Boyd dijo que sí, y que ambos le habían impresionado.
—No hay nada comparable en la pudibunda España, ni en la puritana Inglaterra de la reina Victoria, ni, por supuesto, en la catoliquísima Irlanda —sentenció el revolucionario. Luego, cambiando de tono, añadió—: Podremos volver a vernos dentro de algunos meses, en París o donde usted quiera. Me temo que no en España. Me ha caído muy bien usted y no olvido de quién es hijo. Aquí —le tendió a Boyd un sobre— le he apuntado las direcciones donde me podrá localizar o telegrafiar, y también, con una nota de presentación, la del funcionario de Justicia del que le he hablado y que le podrá informar acerca del sumario. Se llama Horacio Pérez y, como le dije, es de los nuestros. Me admira mucho. Le enviaré un telegrama para prevenirle. Por favor, guarde bien el sobre, no sea que caiga en manos de nuestros enemigos. Necesito, además, que me dé su palabra de no comprometer a Pérez en nada.
—Se la doy de todo corazón —contestó Boyd—. Trabajaré con el máximo sigilo.

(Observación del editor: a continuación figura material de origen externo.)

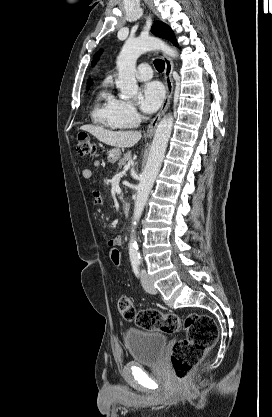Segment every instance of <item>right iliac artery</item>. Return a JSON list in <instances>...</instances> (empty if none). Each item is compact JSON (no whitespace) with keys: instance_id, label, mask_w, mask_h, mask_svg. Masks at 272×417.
Here are the masks:
<instances>
[{"instance_id":"right-iliac-artery-1","label":"right iliac artery","mask_w":272,"mask_h":417,"mask_svg":"<svg viewBox=\"0 0 272 417\" xmlns=\"http://www.w3.org/2000/svg\"><path fill=\"white\" fill-rule=\"evenodd\" d=\"M132 268H133V271H134L136 277L139 278L140 272H139L138 263H132Z\"/></svg>"}]
</instances>
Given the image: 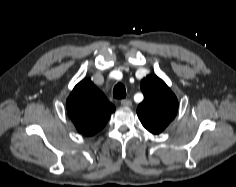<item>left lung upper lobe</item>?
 Returning <instances> with one entry per match:
<instances>
[{
	"instance_id": "1",
	"label": "left lung upper lobe",
	"mask_w": 236,
	"mask_h": 187,
	"mask_svg": "<svg viewBox=\"0 0 236 187\" xmlns=\"http://www.w3.org/2000/svg\"><path fill=\"white\" fill-rule=\"evenodd\" d=\"M144 100L137 108L143 126L153 134L161 133L175 118L178 101L174 93L156 75H148L141 81Z\"/></svg>"
}]
</instances>
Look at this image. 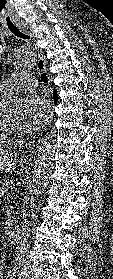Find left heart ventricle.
<instances>
[{
	"label": "left heart ventricle",
	"instance_id": "1",
	"mask_svg": "<svg viewBox=\"0 0 113 279\" xmlns=\"http://www.w3.org/2000/svg\"><path fill=\"white\" fill-rule=\"evenodd\" d=\"M8 120L14 127L20 128L22 122V109L20 107H11L9 109Z\"/></svg>",
	"mask_w": 113,
	"mask_h": 279
}]
</instances>
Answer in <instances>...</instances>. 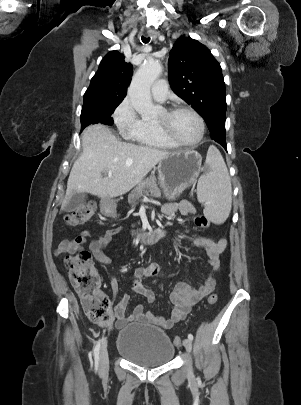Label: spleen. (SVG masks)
Returning <instances> with one entry per match:
<instances>
[{
    "instance_id": "spleen-1",
    "label": "spleen",
    "mask_w": 301,
    "mask_h": 405,
    "mask_svg": "<svg viewBox=\"0 0 301 405\" xmlns=\"http://www.w3.org/2000/svg\"><path fill=\"white\" fill-rule=\"evenodd\" d=\"M209 171L199 179L197 192L205 203V215L214 223L222 224L228 218L232 205V187L224 159L215 146L207 152Z\"/></svg>"
}]
</instances>
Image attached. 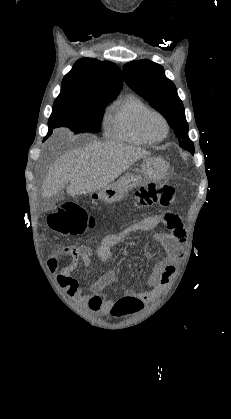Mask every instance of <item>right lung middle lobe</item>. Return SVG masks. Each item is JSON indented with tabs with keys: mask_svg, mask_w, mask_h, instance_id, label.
I'll list each match as a JSON object with an SVG mask.
<instances>
[{
	"mask_svg": "<svg viewBox=\"0 0 231 419\" xmlns=\"http://www.w3.org/2000/svg\"><path fill=\"white\" fill-rule=\"evenodd\" d=\"M112 100L71 99L58 96L54 101L53 112L48 120L49 131L45 139L57 127H68L76 134L99 132L105 107Z\"/></svg>",
	"mask_w": 231,
	"mask_h": 419,
	"instance_id": "1",
	"label": "right lung middle lobe"
}]
</instances>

—Se lo agradezco. Hay que ir con mucho cuidado para no implicar a los amigos. Y dele un buen abrazo de mi parte a Cala. Me gustaría volver a verle, para convencerle de que no estuve en la calle del Turco aquella noche.
Paul se levantó.
—Y dese prisa —añadió—. Estoy convencido de que a la República le queda poco tiempo. Dentro de unos meses, a no ser que Castelar sea capaz de imponerse, y lo dudo mucho, muchísimo, tendremos otra vez en Madrid a los Borbones, ya verá, y enterrarán para siempre el sumario. Quizás de usted dependa que el mundo sepa quiénes mataron a Prim y por qué.
Ya en la puerta, Paul Angulo estrechó con fuerza la mano que le tendió el irlandés. Luego, de un impulso, le abrazó.

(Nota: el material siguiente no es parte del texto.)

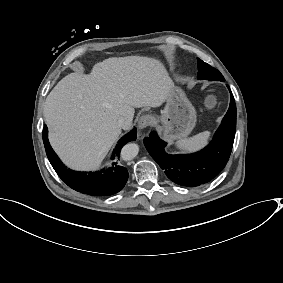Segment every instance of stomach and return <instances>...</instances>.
Returning a JSON list of instances; mask_svg holds the SVG:
<instances>
[{
    "instance_id": "0dacf381",
    "label": "stomach",
    "mask_w": 283,
    "mask_h": 283,
    "mask_svg": "<svg viewBox=\"0 0 283 283\" xmlns=\"http://www.w3.org/2000/svg\"><path fill=\"white\" fill-rule=\"evenodd\" d=\"M165 137L174 140L190 132L195 123V111L180 90H173L163 112Z\"/></svg>"
}]
</instances>
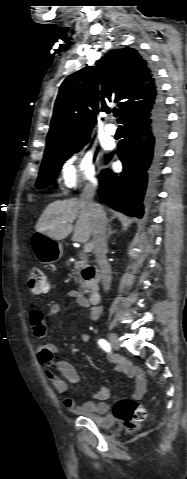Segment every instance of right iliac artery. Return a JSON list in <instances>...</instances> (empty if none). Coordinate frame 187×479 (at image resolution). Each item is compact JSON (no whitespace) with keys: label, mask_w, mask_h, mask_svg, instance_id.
Instances as JSON below:
<instances>
[{"label":"right iliac artery","mask_w":187,"mask_h":479,"mask_svg":"<svg viewBox=\"0 0 187 479\" xmlns=\"http://www.w3.org/2000/svg\"><path fill=\"white\" fill-rule=\"evenodd\" d=\"M98 344L101 346L102 349H104L106 352H110L111 351V346L110 344L104 340V339H100L98 341Z\"/></svg>","instance_id":"82829eb1"}]
</instances>
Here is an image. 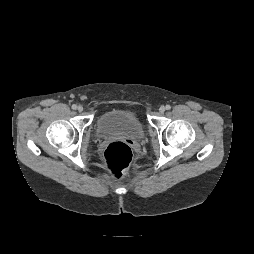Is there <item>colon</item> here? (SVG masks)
<instances>
[{"label": "colon", "instance_id": "obj_1", "mask_svg": "<svg viewBox=\"0 0 254 254\" xmlns=\"http://www.w3.org/2000/svg\"><path fill=\"white\" fill-rule=\"evenodd\" d=\"M103 159L105 169L111 176L117 179L128 178L132 151L126 142L110 143L104 151Z\"/></svg>", "mask_w": 254, "mask_h": 254}]
</instances>
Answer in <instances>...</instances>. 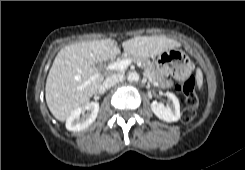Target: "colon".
Wrapping results in <instances>:
<instances>
[{"label":"colon","mask_w":245,"mask_h":170,"mask_svg":"<svg viewBox=\"0 0 245 170\" xmlns=\"http://www.w3.org/2000/svg\"><path fill=\"white\" fill-rule=\"evenodd\" d=\"M190 69L191 64L189 60L184 59L182 72L185 74ZM175 89L177 92L185 95V107L182 114V120L185 123H188L193 119L198 108V96L195 92V82L190 77H184L176 83Z\"/></svg>","instance_id":"1"}]
</instances>
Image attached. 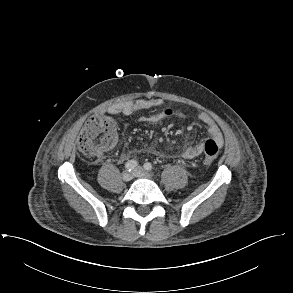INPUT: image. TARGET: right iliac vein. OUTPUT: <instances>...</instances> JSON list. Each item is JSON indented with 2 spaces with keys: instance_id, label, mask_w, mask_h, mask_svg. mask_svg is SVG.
<instances>
[{
  "instance_id": "63e3f726",
  "label": "right iliac vein",
  "mask_w": 293,
  "mask_h": 293,
  "mask_svg": "<svg viewBox=\"0 0 293 293\" xmlns=\"http://www.w3.org/2000/svg\"><path fill=\"white\" fill-rule=\"evenodd\" d=\"M133 178V173L130 172V171H125L123 174H122V179L125 181V182H129L131 181Z\"/></svg>"
}]
</instances>
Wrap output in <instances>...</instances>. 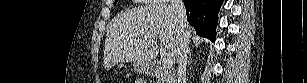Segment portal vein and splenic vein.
<instances>
[{
	"label": "portal vein and splenic vein",
	"instance_id": "18ae733b",
	"mask_svg": "<svg viewBox=\"0 0 307 83\" xmlns=\"http://www.w3.org/2000/svg\"><path fill=\"white\" fill-rule=\"evenodd\" d=\"M162 64L165 69H171L173 67V60L171 58H164Z\"/></svg>",
	"mask_w": 307,
	"mask_h": 83
}]
</instances>
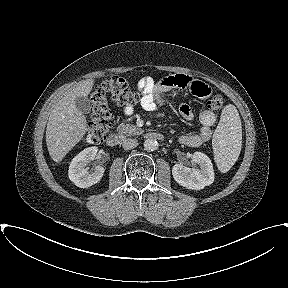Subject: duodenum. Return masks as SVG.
<instances>
[{
  "label": "duodenum",
  "mask_w": 288,
  "mask_h": 288,
  "mask_svg": "<svg viewBox=\"0 0 288 288\" xmlns=\"http://www.w3.org/2000/svg\"><path fill=\"white\" fill-rule=\"evenodd\" d=\"M148 139L163 140V134L159 132H148L146 133ZM122 142V136L116 133H112L107 138V145L110 147H116Z\"/></svg>",
  "instance_id": "duodenum-1"
}]
</instances>
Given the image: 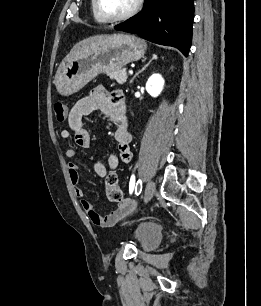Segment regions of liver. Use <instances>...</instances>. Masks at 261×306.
Returning <instances> with one entry per match:
<instances>
[{
    "label": "liver",
    "mask_w": 261,
    "mask_h": 306,
    "mask_svg": "<svg viewBox=\"0 0 261 306\" xmlns=\"http://www.w3.org/2000/svg\"><path fill=\"white\" fill-rule=\"evenodd\" d=\"M106 37V35H96V36H92L89 38H86L80 42H78L76 45H74V47L71 49L70 53L67 55L66 58H69L71 56H73L77 51H79L82 47H85L89 44L94 43L95 41H98L102 38Z\"/></svg>",
    "instance_id": "1"
}]
</instances>
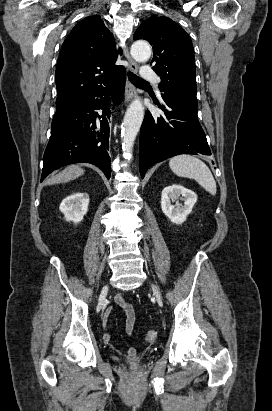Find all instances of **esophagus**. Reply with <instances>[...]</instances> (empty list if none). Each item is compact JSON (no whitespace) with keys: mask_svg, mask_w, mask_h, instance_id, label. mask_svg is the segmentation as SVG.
Here are the masks:
<instances>
[{"mask_svg":"<svg viewBox=\"0 0 272 411\" xmlns=\"http://www.w3.org/2000/svg\"><path fill=\"white\" fill-rule=\"evenodd\" d=\"M124 56L128 60L129 70L136 73L138 71L137 63L131 58L128 47L124 48ZM136 96V89L130 81H127L125 87V103H128Z\"/></svg>","mask_w":272,"mask_h":411,"instance_id":"obj_1","label":"esophagus"}]
</instances>
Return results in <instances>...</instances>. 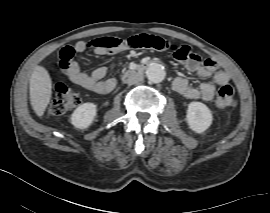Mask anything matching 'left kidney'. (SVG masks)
Wrapping results in <instances>:
<instances>
[{
    "mask_svg": "<svg viewBox=\"0 0 270 213\" xmlns=\"http://www.w3.org/2000/svg\"><path fill=\"white\" fill-rule=\"evenodd\" d=\"M186 120L189 128L196 133H203L212 124L210 109L201 102H191L188 105Z\"/></svg>",
    "mask_w": 270,
    "mask_h": 213,
    "instance_id": "left-kidney-1",
    "label": "left kidney"
}]
</instances>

—Yo no maté a Prim y Prats —remachó—. Confío en que muy pronto se convenza de ello. Y gracias por haber venido a verme. Bon voyage!
Otra vez en su habitación del Hôtel Voltaire, Boyd abrió el sobre y comprobó que contenía, efectivamente, las señas del funcionario de Justicia, que vivía en la calle del Ave María, en el barrio de Lavapiés, y la carta de presentación. Había valido la pena ir a Hendaya sólo para conseguirlas.

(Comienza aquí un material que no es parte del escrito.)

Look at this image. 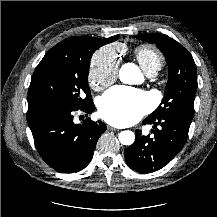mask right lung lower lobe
<instances>
[{"label": "right lung lower lobe", "mask_w": 217, "mask_h": 217, "mask_svg": "<svg viewBox=\"0 0 217 217\" xmlns=\"http://www.w3.org/2000/svg\"><path fill=\"white\" fill-rule=\"evenodd\" d=\"M93 102L80 109L45 106L29 109L28 125L41 158L53 169L62 173L78 172L85 168L106 125L87 118L83 124L73 122V114L82 111L91 114Z\"/></svg>", "instance_id": "obj_1"}]
</instances>
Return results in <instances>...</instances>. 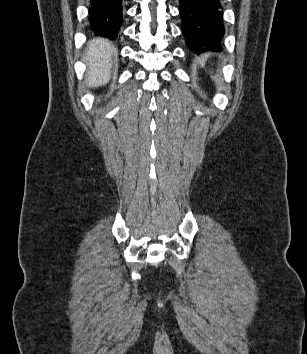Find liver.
I'll use <instances>...</instances> for the list:
<instances>
[{
    "label": "liver",
    "instance_id": "liver-1",
    "mask_svg": "<svg viewBox=\"0 0 307 354\" xmlns=\"http://www.w3.org/2000/svg\"><path fill=\"white\" fill-rule=\"evenodd\" d=\"M113 53L114 49L107 40L97 38L90 41L84 56L88 65L86 83L89 87H99L109 81Z\"/></svg>",
    "mask_w": 307,
    "mask_h": 354
}]
</instances>
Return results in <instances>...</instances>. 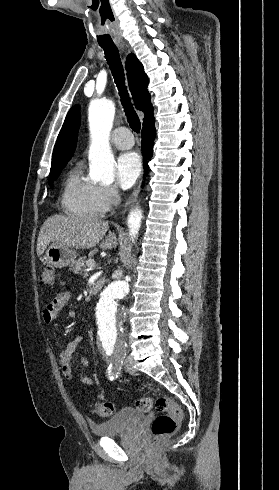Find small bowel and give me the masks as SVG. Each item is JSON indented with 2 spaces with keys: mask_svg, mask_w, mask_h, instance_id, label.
Instances as JSON below:
<instances>
[{
  "mask_svg": "<svg viewBox=\"0 0 279 490\" xmlns=\"http://www.w3.org/2000/svg\"><path fill=\"white\" fill-rule=\"evenodd\" d=\"M70 299L71 293L69 291L58 292L44 308L42 313L43 321L46 323L53 321L57 314L69 304ZM84 339L83 335H77L71 342H69L67 347L61 351L59 360L65 378L73 379L78 377L85 384L93 385L94 380L81 376L79 373H76L73 368V354L77 348L83 344Z\"/></svg>",
  "mask_w": 279,
  "mask_h": 490,
  "instance_id": "1",
  "label": "small bowel"
}]
</instances>
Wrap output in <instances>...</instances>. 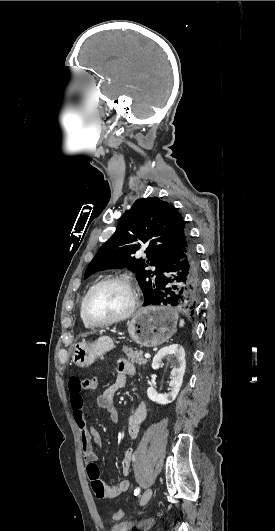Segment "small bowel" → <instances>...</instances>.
Returning a JSON list of instances; mask_svg holds the SVG:
<instances>
[{"instance_id":"small-bowel-1","label":"small bowel","mask_w":275,"mask_h":531,"mask_svg":"<svg viewBox=\"0 0 275 531\" xmlns=\"http://www.w3.org/2000/svg\"><path fill=\"white\" fill-rule=\"evenodd\" d=\"M116 370L117 375L115 380L107 386L96 399L97 406L100 409L105 410L108 413L110 420L114 423H117L120 418L119 412L114 405V397L119 390L126 386L128 377L133 376L136 373L135 366L130 361L123 358L117 359ZM67 379L69 382L67 386L68 393L79 394L82 389L80 385L83 379L82 375L80 373H70ZM70 405L73 420L79 430L83 457L86 462V472L91 483V488L96 497L100 500L108 501L115 499L129 489L130 482L127 479H123L116 485H106L102 481L99 468L96 464L98 453L94 449V445L99 446L101 440L95 429L88 425L86 421L81 395H70ZM147 414V404L144 401H140L128 422V434L131 438H137L140 436L144 428ZM134 456L135 451L132 448H127L123 452L121 458V472L124 476L130 474Z\"/></svg>"}]
</instances>
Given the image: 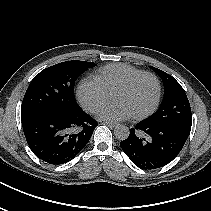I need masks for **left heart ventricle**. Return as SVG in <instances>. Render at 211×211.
Here are the masks:
<instances>
[{
  "label": "left heart ventricle",
  "mask_w": 211,
  "mask_h": 211,
  "mask_svg": "<svg viewBox=\"0 0 211 211\" xmlns=\"http://www.w3.org/2000/svg\"><path fill=\"white\" fill-rule=\"evenodd\" d=\"M156 84L150 77L142 78L124 92L112 96V101L124 105L132 115L148 110L156 98Z\"/></svg>",
  "instance_id": "left-heart-ventricle-1"
}]
</instances>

El tren no salía hasta las seis de la tarde. Tiempo de sobra para cumplir con las formalidades de la frontera y comer tranquilamente en algún acogedor mesón de Irún, que seguramente no faltaría.
Recogió sus cosas, pagó la cuenta y se fue andando hacia la aduana. Media hora después cruzaba a pie el famoso puente, altamente satisfecho del encuentro con Paul y con dos nombres que ya le sonaban en la cabeza con más insistencia que nunca: Felipe Solís Campuzano y José María Pastor.